US scientists appear to have cracked a long-standing problem in organofluorine chemistry – how to find a simple and efficient way to use the low-cost and abundant compound fluoroform as a trifluoromethylation agent. The work opens the way to tap the large volumes of fluoroform, CF3H, which are by-products of the synthesis of materials such as refrigerants and the non-stick coating polytetrafluoroethylene (PTFE) better known as Teflon.
Fluoroform is a greenhouse gas with a potency several thousand times greater than that of CO2. However, because no one has yet been able to adequately harness the chemical potential of the molecule much of the thousands of tonnes of fluoroform produced each year is expensively decomposed by methods such as thermal oxidation or catalytic hydrolysis.
Now, Surya Prakash and his team at the University of Southern California have found a way to use fluoroform for the direct nucleophilic trifluoromethylation of silicon, boron, sulfur and carbon centres. The resulting fluorinated species are all useful for subsequent organofluorine chemistry, which is playing an increasingly prominent role in the development of new drugs and agrichemicals.

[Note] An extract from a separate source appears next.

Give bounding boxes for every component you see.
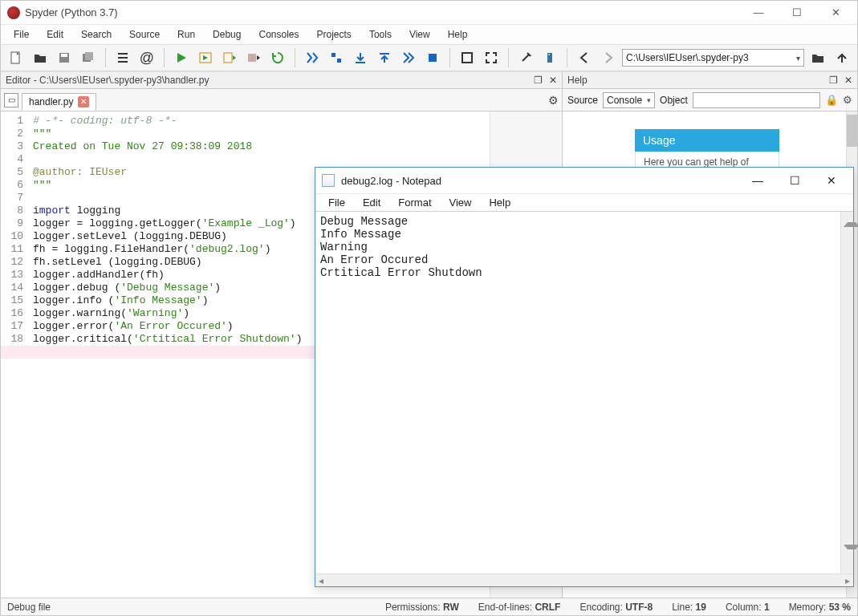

Trifluoromethylation is a key synthetic step in many organofluorine syntheses and is usually achieved using bromotrifluoromethane, CF3Br. This, however, is a potent ozone-depleting gas whose use is strictly regulated under the Montreal Protocol, limiting its use and making such syntheses expensive. If chemists could use fluoroform, these synthetic procedures would be much cheaper to carry out and would also help to consume – albeit in relatively small quantities – a nuisance waste product.
Tricky problem
However, breaking the powerful C–H bond in fluoroform and stabilising the resulting CF3 anion has, until now, proved too tricky for the molecule to be of widespread use. ‘Thus far no one has been able to use it routinely as a reagent,’ says Prakash.
That seems likely to change because Prakash’s team has developed a protocol which generates and stabilises the CF3– anion to allow direct trifluoromethylation of a range of targets. The team initially showed that if CF3H is dissolved in toluene with potassium hexamethyldisilazide as a stabilising base, this allows the direct introduction of the CF3 group into trimethylsilyl chloride. Building on this success, the researchers showed that careful optimisation of solvent and reaction conditions enables CF3H to trifluoromethylate a wide range of silicon, boron, sulfur and carbon-based compounds.

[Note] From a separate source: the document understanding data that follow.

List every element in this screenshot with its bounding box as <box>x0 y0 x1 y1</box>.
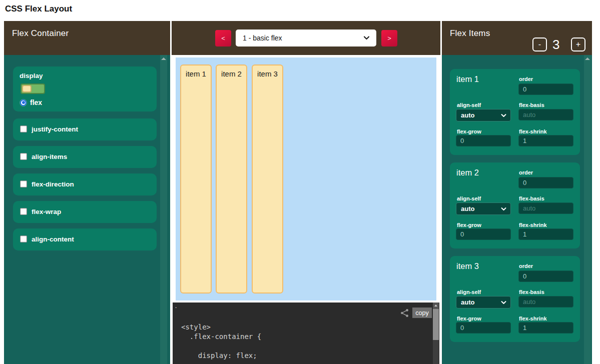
code-block: <style> .flex-container { display: flex; <box>181 322 261 360</box>
order-label: order <box>519 76 533 82</box>
demo-selector-header: < 1 - basic flex > <box>172 21 440 55</box>
demo-select-wrap: 1 - basic flex <box>236 30 376 46</box>
justify-content-label: justify-content <box>32 126 78 133</box>
display-label: display <box>20 72 43 80</box>
align-self-label: align-self <box>457 289 481 295</box>
left-panel-scrollbar[interactable] <box>160 55 167 364</box>
scroll-up-arrow-icon[interactable] <box>585 58 590 60</box>
flex-shrink-input[interactable] <box>518 322 573 334</box>
display-card: display flex <box>13 66 157 112</box>
align-self-label: align-self <box>457 102 481 108</box>
code-scrollbar[interactable] <box>433 302 439 364</box>
align-content-label: align-content <box>32 236 74 243</box>
align-self-label: align-self <box>457 196 481 202</box>
flex-basis-label: flex-basis <box>519 102 544 108</box>
flex-items-body: item 1 order align-self auto flex-basis … <box>442 55 592 364</box>
flex-container-header: Flex Container <box>4 21 170 55</box>
align-content-checkbox[interactable] <box>20 236 27 242</box>
flex-grow-label: flex-grow <box>457 128 481 134</box>
align-items-card: align-items <box>13 146 157 168</box>
align-self-select[interactable]: auto <box>456 296 511 308</box>
copy-button[interactable]: copy <box>412 308 432 318</box>
align-items-checkbox[interactable] <box>20 153 27 160</box>
toggle-knob[interactable] <box>22 85 32 92</box>
display-flex-radio-row: flex <box>20 98 42 106</box>
flex-grow-label: flex-grow <box>457 222 481 228</box>
display-toggle[interactable] <box>21 84 45 94</box>
code-scrollbar-thumb[interactable] <box>433 309 439 340</box>
item-3-card: item 3 order align-self auto flex-basis … <box>450 256 580 342</box>
flex-basis-input[interactable] <box>518 202 573 214</box>
item-count: 3 <box>552 37 559 52</box>
order-input[interactable] <box>518 177 573 188</box>
align-self-select-wrap: auto <box>456 109 511 122</box>
flex-basis-input[interactable] <box>518 109 573 120</box>
flex-radio-label: flex <box>30 98 42 106</box>
order-input[interactable] <box>518 270 573 282</box>
code-line: display: flex; <box>181 352 257 360</box>
justify-content-card: justify-content <box>13 118 157 140</box>
flex-items-title: Flex Items <box>450 28 490 38</box>
prev-demo-button[interactable]: < <box>215 30 231 46</box>
flex-shrink-label: flex-shrink <box>519 128 547 134</box>
flex-wrap-card: flex-wrap <box>13 201 157 223</box>
code-line: .flex-container { <box>181 332 261 340</box>
flex-basis-label: flex-basis <box>519 289 544 295</box>
flex-direction-card: flex-direction <box>13 174 157 196</box>
item-name: item 2 <box>456 168 479 178</box>
preview-panel: < 1 - basic flex > item 1 item 2 item 3 … <box>172 21 440 364</box>
align-self-select[interactable]: auto <box>456 109 511 122</box>
flex-basis-label: flex-basis <box>519 196 544 202</box>
align-self-select-wrap: auto <box>456 296 511 308</box>
order-input[interactable] <box>518 84 573 95</box>
item-name: item 3 <box>456 262 479 271</box>
code-line: <style> <box>181 323 211 331</box>
demo-flex-item-1: item 1 <box>180 64 212 294</box>
remove-item-button[interactable]: - <box>532 38 547 52</box>
flex-direction-checkbox[interactable] <box>20 180 27 188</box>
scroll-up-arrow-icon[interactable] <box>433 302 439 309</box>
share-icon[interactable] <box>400 308 409 318</box>
align-self-select[interactable]: auto <box>456 202 511 215</box>
right-panel-scrollbar[interactable] <box>584 55 591 364</box>
demo-flex-item-2: item 2 <box>216 64 247 294</box>
flex-basis-input[interactable] <box>518 296 573 308</box>
flex-container-panel: Flex Container display flex justify-cont… <box>4 21 170 364</box>
flex-shrink-label: flex-shrink <box>519 316 547 322</box>
demo-select[interactable]: 1 - basic flex <box>236 30 376 46</box>
code-viewer: . copy <style> .flex-container { display… <box>173 302 439 364</box>
flex-container-title: Flex Container <box>12 28 69 38</box>
justify-content-checkbox[interactable] <box>20 126 27 132</box>
flex-shrink-input[interactable] <box>518 228 573 240</box>
flex-wrap-label: flex-wrap <box>32 208 61 216</box>
item-1-card: item 1 order align-self auto flex-basis … <box>450 69 580 155</box>
flex-grow-input[interactable] <box>456 135 511 146</box>
flex-grow-input[interactable] <box>456 322 511 334</box>
flex-items-header: Flex Items - 3 + <box>442 21 592 55</box>
flex-demo-container: item 1 item 2 item 3 <box>176 58 436 300</box>
flex-radio[interactable] <box>20 100 27 106</box>
next-demo-button[interactable]: > <box>381 30 397 46</box>
align-content-card: align-content <box>13 228 157 250</box>
scroll-up-arrow-icon[interactable] <box>161 58 166 60</box>
align-items-label: align-items <box>32 153 67 160</box>
page-title: CSS Flex Layout <box>5 4 72 14</box>
add-item-button[interactable]: + <box>571 38 585 52</box>
flex-items-panel: Flex Items - 3 + item 1 order align-self… <box>442 21 592 364</box>
flex-direction-label: flex-direction <box>32 180 74 188</box>
flex-grow-input[interactable] <box>456 228 511 240</box>
code-dot: . <box>175 302 177 310</box>
demo-flex-item-3: item 3 <box>252 64 283 294</box>
app-root: CSS Flex Layout Flex Container display f… <box>0 0 600 364</box>
flex-shrink-input[interactable] <box>518 135 573 146</box>
order-label: order <box>519 170 533 176</box>
item-name: item 1 <box>456 74 479 84</box>
flex-wrap-checkbox[interactable] <box>20 208 27 215</box>
flex-container-body: display flex justify-content align-items <box>4 55 170 364</box>
item-2-card: item 2 order align-self auto flex-basis … <box>450 162 580 248</box>
align-self-select-wrap: auto <box>456 202 511 215</box>
flex-grow-label: flex-grow <box>457 316 481 322</box>
flex-shrink-label: flex-shrink <box>519 222 547 228</box>
order-label: order <box>519 263 533 269</box>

Proposed mechanism for the trifluoromethylation of trimethylsilyl chloride using fluoroform and KHMDS © Science/AAAS
Prakash accepts that, in the short term, the ability to use fluoroform to create useful synthetic reagents is unlikely to make a huge dent in the thousands of tonnes of fluoroform produced annually. ‘But costs of doing this chemistry will become lower because fluoroform has not got much value,’ he says.

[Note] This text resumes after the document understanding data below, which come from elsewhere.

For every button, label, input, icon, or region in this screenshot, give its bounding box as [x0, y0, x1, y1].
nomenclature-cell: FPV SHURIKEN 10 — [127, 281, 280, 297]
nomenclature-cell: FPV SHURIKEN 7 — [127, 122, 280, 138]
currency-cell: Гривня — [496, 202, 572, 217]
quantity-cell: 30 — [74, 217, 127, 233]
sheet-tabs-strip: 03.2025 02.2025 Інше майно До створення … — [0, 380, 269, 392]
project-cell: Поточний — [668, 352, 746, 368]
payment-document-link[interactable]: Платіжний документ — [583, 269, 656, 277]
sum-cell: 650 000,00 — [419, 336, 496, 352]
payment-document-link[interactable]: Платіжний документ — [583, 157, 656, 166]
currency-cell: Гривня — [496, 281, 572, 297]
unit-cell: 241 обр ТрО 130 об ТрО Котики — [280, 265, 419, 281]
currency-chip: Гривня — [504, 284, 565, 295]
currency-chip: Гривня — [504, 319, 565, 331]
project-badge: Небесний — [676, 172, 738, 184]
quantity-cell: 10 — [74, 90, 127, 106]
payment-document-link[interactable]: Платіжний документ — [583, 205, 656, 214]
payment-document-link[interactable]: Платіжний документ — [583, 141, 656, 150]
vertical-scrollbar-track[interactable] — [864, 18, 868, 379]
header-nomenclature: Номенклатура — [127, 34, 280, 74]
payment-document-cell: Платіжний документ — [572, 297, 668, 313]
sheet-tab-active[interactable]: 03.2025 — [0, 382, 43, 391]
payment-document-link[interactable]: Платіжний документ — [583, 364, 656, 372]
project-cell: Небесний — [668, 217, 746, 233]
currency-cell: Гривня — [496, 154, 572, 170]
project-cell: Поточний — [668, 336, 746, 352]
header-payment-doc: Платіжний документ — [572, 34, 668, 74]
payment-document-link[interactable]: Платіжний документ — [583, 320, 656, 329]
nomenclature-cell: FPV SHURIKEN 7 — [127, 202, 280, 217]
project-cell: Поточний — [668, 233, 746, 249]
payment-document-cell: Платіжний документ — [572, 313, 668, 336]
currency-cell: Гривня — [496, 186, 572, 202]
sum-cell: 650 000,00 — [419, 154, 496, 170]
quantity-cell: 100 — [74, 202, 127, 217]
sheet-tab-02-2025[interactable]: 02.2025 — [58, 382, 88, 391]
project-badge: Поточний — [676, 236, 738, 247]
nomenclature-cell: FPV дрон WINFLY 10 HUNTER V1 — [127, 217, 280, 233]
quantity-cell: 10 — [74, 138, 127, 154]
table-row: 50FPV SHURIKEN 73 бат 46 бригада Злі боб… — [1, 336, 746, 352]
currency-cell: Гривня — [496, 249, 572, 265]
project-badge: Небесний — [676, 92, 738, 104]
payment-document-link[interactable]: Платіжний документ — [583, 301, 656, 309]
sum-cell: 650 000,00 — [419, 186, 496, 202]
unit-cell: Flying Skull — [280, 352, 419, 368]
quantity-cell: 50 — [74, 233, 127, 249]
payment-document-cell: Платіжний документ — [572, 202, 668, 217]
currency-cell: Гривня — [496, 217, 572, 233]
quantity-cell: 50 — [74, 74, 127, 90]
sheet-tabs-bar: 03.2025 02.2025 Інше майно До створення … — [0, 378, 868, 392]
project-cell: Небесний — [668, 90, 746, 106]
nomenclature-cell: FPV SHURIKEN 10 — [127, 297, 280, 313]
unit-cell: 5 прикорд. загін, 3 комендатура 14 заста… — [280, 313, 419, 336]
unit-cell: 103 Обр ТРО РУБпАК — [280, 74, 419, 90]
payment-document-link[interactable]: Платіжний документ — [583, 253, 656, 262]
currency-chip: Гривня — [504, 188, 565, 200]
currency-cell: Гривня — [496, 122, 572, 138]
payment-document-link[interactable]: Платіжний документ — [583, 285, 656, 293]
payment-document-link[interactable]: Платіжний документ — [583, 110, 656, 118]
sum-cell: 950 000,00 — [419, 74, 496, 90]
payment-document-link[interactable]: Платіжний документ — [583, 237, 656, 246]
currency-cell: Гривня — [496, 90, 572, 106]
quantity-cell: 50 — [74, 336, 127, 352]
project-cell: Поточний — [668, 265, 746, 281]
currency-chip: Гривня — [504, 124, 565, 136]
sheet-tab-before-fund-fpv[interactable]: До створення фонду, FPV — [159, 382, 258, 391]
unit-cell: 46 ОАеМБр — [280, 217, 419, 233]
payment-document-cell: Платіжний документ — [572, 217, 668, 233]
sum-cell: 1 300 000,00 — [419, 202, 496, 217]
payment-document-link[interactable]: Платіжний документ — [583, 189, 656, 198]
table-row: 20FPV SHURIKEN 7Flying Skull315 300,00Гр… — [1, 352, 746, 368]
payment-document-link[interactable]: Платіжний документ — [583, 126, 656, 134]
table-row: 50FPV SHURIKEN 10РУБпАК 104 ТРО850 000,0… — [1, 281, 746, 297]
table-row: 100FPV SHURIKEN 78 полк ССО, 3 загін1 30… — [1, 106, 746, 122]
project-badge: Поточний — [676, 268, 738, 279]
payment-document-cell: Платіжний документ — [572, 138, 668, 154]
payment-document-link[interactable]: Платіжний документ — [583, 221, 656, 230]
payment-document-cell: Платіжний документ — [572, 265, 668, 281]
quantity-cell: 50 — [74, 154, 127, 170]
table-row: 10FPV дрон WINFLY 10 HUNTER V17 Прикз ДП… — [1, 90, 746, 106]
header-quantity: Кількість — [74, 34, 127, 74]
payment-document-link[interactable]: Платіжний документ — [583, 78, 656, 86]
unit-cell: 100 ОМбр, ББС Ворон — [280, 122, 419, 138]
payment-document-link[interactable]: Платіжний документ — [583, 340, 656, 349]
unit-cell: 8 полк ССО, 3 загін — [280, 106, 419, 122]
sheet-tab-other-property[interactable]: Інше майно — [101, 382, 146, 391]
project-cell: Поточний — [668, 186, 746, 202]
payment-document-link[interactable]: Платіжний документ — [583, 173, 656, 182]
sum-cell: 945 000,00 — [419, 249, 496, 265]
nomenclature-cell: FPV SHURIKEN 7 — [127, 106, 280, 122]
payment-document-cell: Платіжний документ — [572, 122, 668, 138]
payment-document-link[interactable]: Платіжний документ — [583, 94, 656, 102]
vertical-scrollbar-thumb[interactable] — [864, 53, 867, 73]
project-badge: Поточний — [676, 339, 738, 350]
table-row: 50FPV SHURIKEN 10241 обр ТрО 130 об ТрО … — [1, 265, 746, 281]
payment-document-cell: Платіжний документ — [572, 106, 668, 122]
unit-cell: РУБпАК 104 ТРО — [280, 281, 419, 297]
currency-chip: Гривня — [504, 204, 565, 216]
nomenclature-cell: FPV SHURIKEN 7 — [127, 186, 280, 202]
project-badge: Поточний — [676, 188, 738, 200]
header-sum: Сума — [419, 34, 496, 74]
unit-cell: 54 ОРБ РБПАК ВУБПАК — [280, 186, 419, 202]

‘Conversion of CF3H via this route is not entirely unexpected, although the ease with which it is done here and the fact that the conversion is so high is impressive,’ says Alan Brisdon, who runs the fluorine research group at the University of Manchester, UK. ‘The challenges that remain include being able to collect and separate the CF3H by-product from the relevant industrial processes, if this is really to become a way of using an otherwise unused by-product and even then the very high volatility of CF3H means that it will be relatively difficult to use and handle in the laboratory.’
Günter Haufe, an expert in organofluorine chemistry at the University of Münster in Germany, tells Chemistry World that Prakash’s new methods ‘are important for the further development and production of highly versatile and frequently used building blocks to construct more complex organic molecules such as pharmaceuticals, agrochemicals or materials’. Haufe adds that the use of a waste by-product to substitute for ozone-depleting reagents is also a key advantage.